EXTRACTED DATA —

□ □ □ □

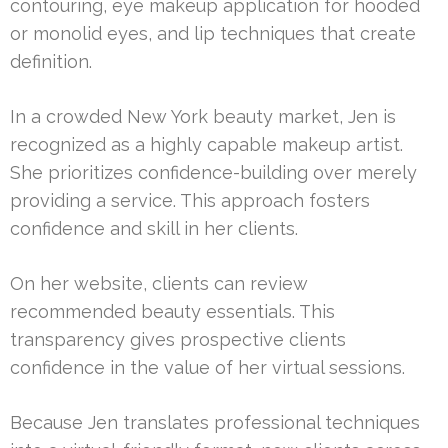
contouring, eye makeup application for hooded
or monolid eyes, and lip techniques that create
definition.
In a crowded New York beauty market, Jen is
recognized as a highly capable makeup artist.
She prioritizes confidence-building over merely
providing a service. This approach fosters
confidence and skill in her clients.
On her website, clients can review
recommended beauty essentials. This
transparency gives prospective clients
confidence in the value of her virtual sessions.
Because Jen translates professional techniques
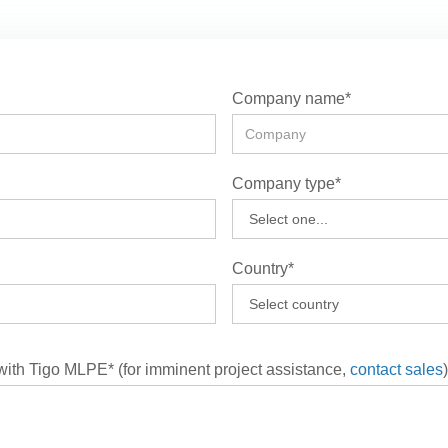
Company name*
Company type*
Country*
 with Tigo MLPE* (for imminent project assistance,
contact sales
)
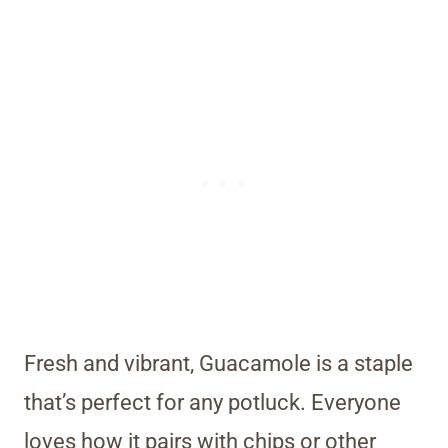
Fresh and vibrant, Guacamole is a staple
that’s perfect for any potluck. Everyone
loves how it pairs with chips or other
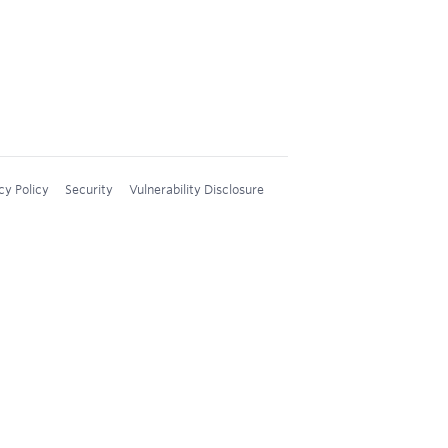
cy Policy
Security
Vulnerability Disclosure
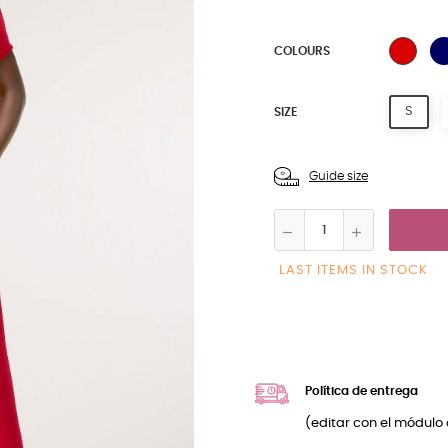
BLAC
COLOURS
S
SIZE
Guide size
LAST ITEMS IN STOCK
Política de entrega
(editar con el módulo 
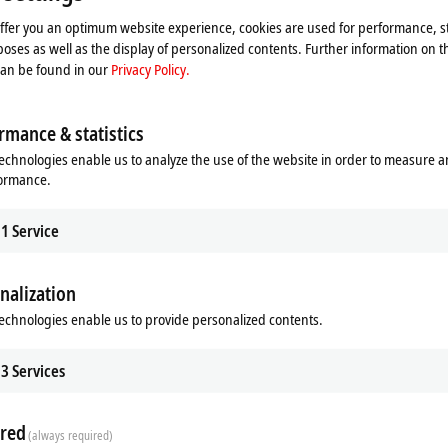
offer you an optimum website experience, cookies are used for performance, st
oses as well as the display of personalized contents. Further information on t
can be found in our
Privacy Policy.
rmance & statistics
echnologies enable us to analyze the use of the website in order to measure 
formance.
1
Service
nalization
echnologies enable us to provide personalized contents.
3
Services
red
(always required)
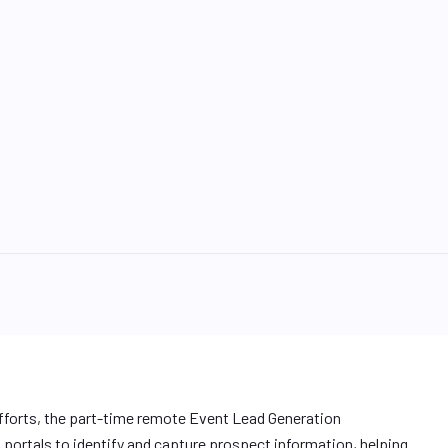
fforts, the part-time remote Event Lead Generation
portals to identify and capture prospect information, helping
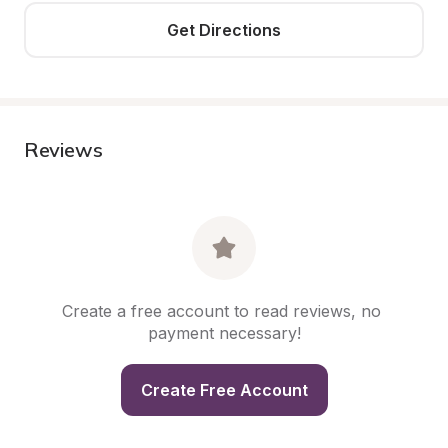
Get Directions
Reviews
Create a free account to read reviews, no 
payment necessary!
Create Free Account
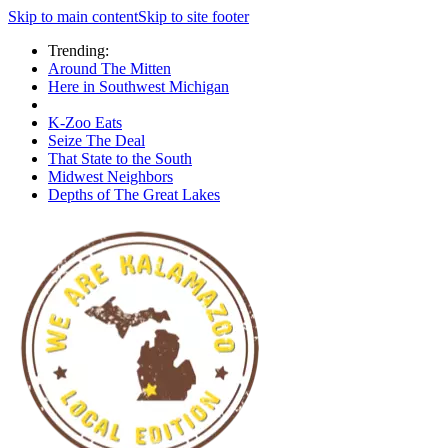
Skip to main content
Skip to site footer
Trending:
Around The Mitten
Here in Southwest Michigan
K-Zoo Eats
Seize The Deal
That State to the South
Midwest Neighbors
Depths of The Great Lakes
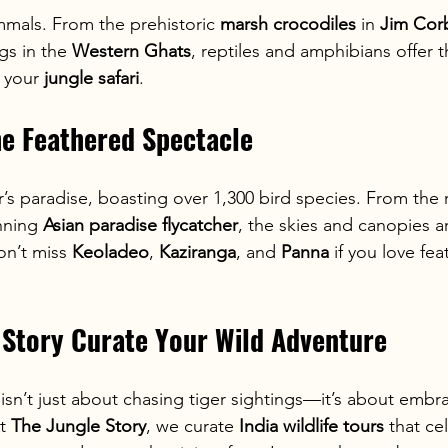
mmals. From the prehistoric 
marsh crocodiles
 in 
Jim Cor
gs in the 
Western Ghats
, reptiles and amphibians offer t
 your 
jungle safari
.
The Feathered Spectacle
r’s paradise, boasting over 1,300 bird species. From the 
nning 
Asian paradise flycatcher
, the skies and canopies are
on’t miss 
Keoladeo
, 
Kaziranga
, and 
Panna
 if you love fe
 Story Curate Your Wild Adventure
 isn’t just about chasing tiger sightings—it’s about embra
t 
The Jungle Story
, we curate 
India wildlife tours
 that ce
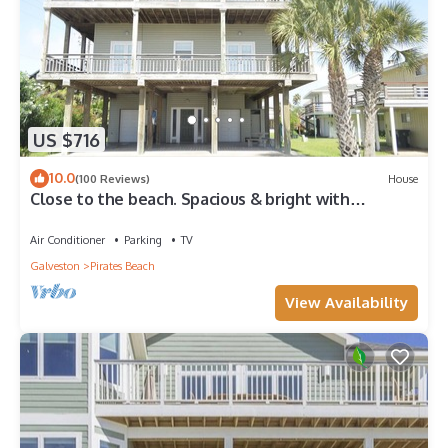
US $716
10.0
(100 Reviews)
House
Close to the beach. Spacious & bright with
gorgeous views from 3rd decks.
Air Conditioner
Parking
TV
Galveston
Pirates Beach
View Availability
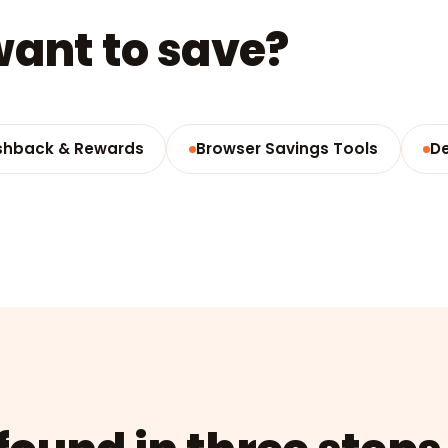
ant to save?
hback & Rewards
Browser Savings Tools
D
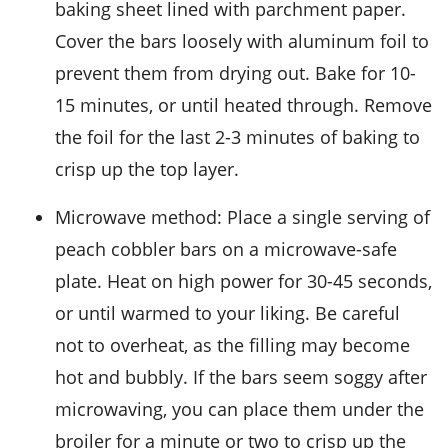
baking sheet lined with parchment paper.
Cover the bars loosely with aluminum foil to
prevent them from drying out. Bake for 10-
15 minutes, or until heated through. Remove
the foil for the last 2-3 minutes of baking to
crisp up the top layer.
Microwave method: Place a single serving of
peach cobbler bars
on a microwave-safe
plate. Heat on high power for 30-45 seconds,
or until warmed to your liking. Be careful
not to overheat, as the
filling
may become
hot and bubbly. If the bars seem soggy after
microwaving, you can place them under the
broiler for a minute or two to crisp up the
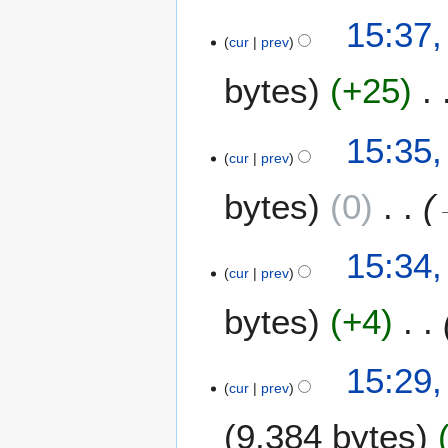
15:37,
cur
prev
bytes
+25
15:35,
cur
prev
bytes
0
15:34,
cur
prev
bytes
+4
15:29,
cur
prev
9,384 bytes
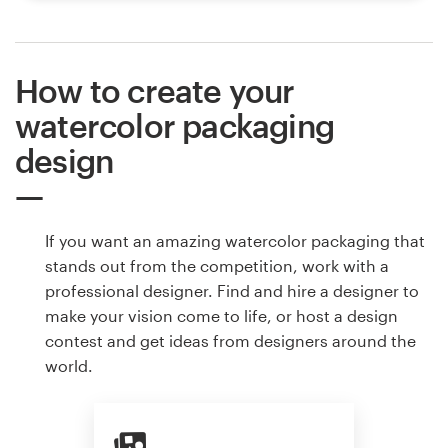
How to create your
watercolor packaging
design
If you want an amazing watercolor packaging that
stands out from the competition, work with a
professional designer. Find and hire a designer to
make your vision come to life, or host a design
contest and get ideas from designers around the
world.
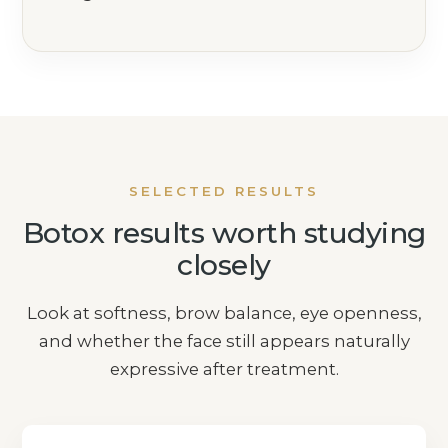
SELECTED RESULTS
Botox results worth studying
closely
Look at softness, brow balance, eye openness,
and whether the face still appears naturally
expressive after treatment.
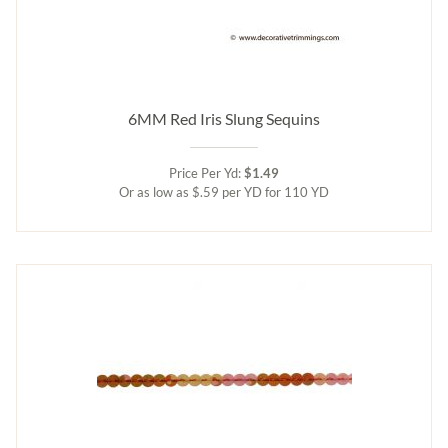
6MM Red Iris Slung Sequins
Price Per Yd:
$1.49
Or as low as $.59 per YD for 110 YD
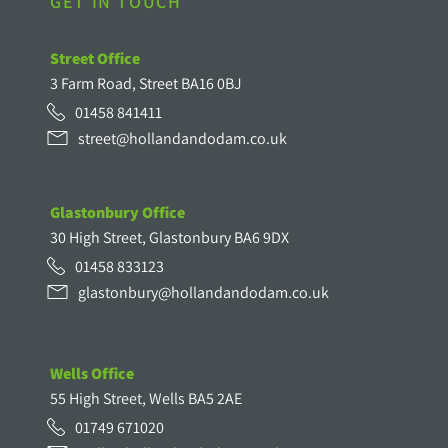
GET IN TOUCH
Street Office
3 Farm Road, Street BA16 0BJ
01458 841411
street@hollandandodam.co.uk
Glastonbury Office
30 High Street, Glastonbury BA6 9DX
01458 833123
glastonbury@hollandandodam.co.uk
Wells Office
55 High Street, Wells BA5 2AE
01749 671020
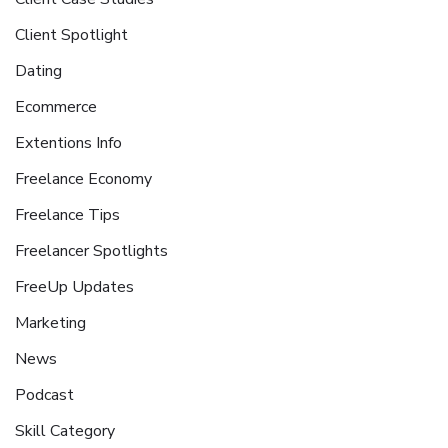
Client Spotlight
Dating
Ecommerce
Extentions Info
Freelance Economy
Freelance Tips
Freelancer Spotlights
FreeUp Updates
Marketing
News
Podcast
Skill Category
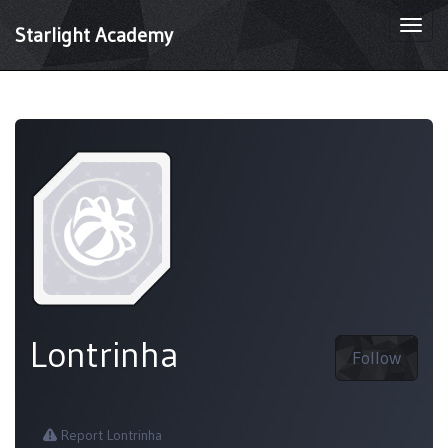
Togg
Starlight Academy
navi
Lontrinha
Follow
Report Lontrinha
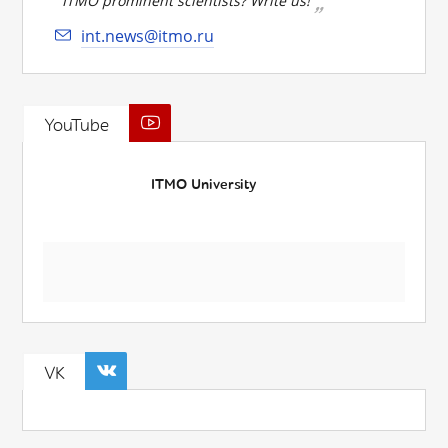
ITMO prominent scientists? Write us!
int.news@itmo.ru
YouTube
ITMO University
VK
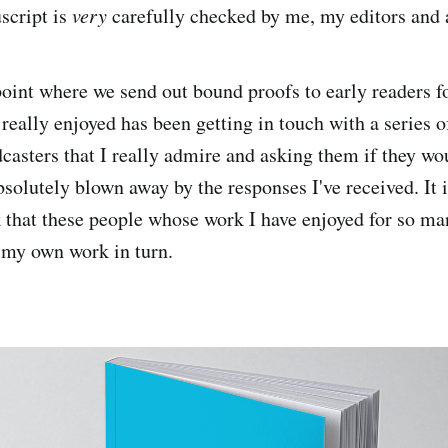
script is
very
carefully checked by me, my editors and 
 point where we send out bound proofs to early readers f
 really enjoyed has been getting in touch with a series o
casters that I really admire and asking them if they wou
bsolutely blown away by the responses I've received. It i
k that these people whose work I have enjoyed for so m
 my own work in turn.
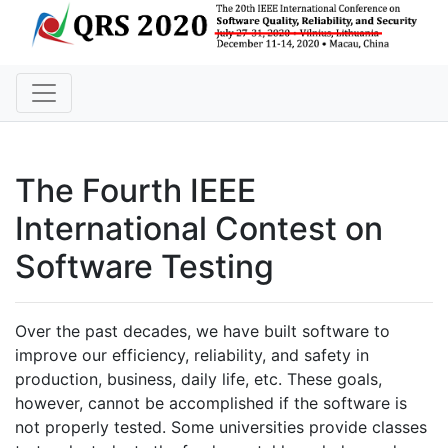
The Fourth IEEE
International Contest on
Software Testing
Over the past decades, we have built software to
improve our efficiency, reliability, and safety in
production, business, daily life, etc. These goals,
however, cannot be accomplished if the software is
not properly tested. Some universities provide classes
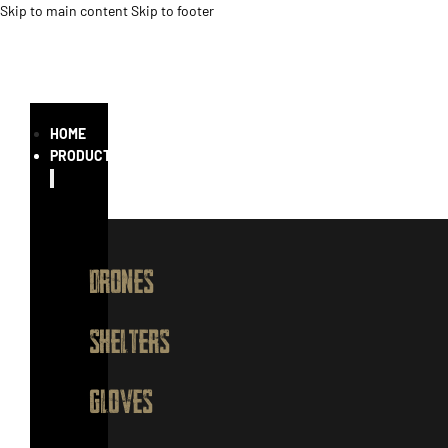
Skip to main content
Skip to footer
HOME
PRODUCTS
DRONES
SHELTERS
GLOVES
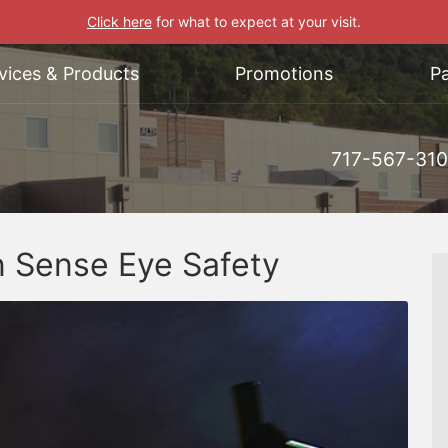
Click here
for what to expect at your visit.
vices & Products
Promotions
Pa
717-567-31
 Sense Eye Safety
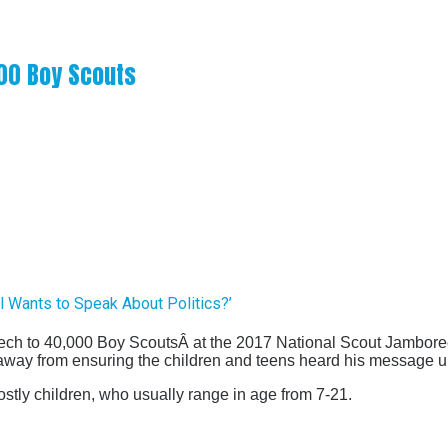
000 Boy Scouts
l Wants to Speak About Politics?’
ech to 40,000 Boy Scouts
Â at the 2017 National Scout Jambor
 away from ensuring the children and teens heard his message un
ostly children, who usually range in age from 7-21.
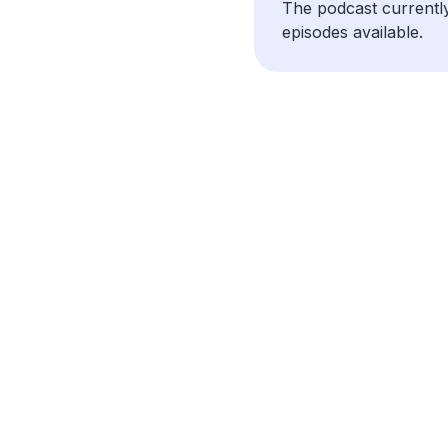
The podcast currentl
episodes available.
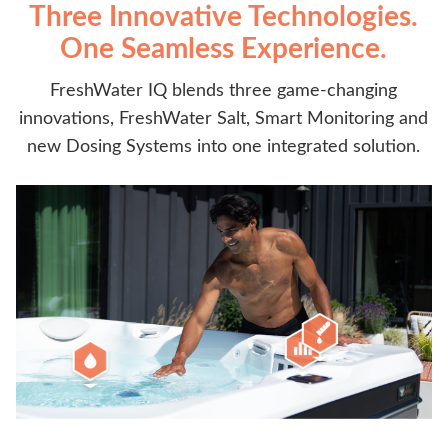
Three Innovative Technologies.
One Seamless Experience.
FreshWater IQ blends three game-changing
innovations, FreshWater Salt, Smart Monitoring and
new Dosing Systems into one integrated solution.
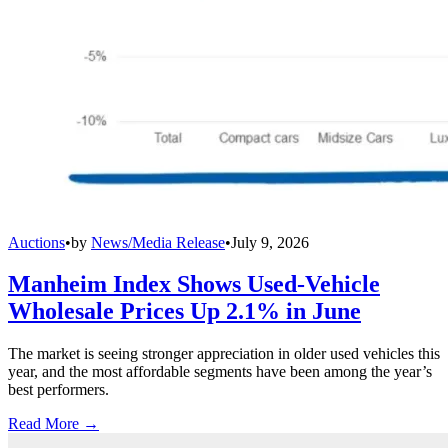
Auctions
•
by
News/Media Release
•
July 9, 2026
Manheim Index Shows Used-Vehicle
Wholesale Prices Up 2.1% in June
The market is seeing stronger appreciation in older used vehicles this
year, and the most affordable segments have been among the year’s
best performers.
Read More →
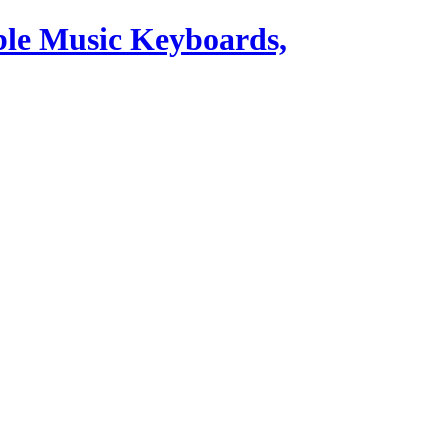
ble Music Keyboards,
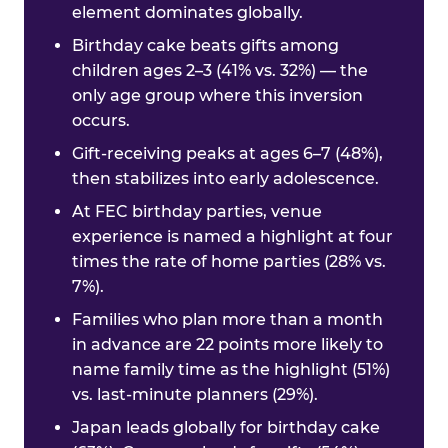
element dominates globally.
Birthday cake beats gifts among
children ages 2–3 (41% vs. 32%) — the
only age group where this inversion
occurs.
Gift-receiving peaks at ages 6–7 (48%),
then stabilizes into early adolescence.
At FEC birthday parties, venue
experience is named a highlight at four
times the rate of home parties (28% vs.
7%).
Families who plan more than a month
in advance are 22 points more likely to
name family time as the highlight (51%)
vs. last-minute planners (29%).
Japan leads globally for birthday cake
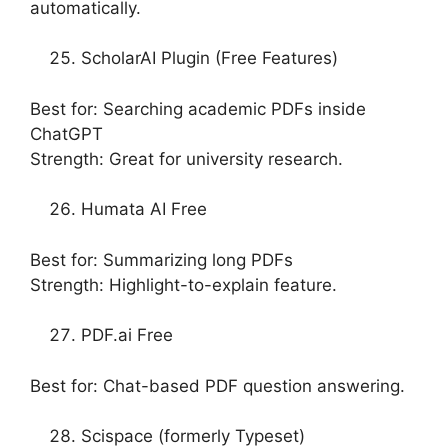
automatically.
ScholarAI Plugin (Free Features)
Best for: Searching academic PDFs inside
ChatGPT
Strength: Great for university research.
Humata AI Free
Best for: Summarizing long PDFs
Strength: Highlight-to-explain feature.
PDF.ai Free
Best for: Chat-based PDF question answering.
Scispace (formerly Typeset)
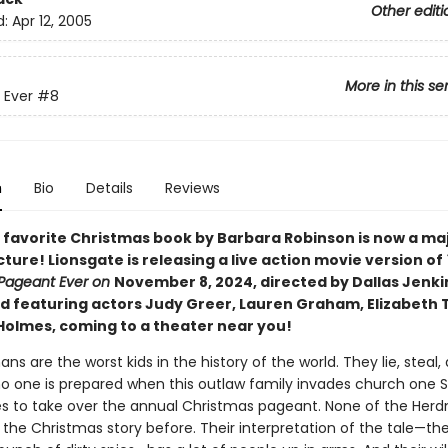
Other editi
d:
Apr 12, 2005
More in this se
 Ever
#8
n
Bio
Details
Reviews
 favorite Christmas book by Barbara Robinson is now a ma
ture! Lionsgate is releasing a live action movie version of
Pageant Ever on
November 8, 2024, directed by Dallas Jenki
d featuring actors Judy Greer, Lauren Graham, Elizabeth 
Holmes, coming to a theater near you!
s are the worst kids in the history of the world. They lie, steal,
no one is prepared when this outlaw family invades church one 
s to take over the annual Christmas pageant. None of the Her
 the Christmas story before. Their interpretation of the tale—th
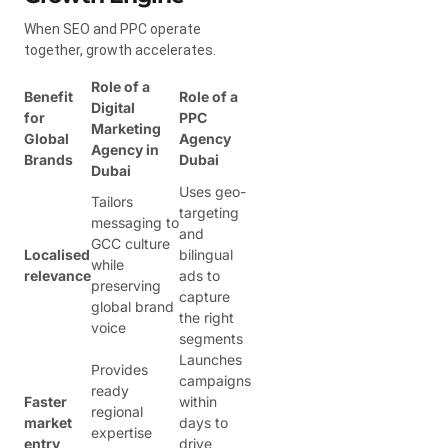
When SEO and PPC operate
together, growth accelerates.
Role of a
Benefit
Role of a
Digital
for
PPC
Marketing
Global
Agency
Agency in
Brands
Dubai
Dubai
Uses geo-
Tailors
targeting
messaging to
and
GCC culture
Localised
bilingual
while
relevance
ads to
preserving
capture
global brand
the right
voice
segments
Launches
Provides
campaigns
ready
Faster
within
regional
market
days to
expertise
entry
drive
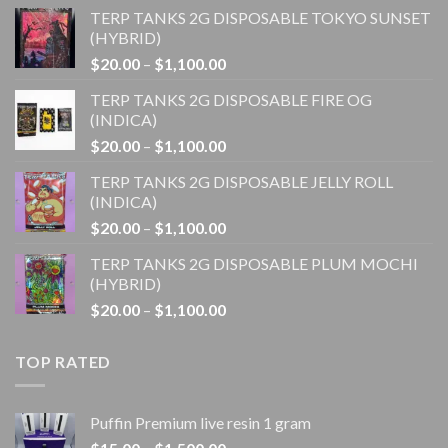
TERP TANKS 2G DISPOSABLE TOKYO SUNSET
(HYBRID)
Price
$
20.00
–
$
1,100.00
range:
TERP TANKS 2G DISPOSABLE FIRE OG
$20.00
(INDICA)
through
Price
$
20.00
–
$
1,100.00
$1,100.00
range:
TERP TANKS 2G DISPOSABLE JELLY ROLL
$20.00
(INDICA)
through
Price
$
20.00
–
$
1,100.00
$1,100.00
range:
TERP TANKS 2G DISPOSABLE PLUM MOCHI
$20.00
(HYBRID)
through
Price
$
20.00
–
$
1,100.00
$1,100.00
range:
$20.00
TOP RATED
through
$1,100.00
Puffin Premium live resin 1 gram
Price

□ □ □ □

TASK STATEMENT —
Report all lines in the listing above that contain the word "crisp".

EXERCISE RESPONSE —
crisp up the top layer.
broiler for a minute or two to crisp up the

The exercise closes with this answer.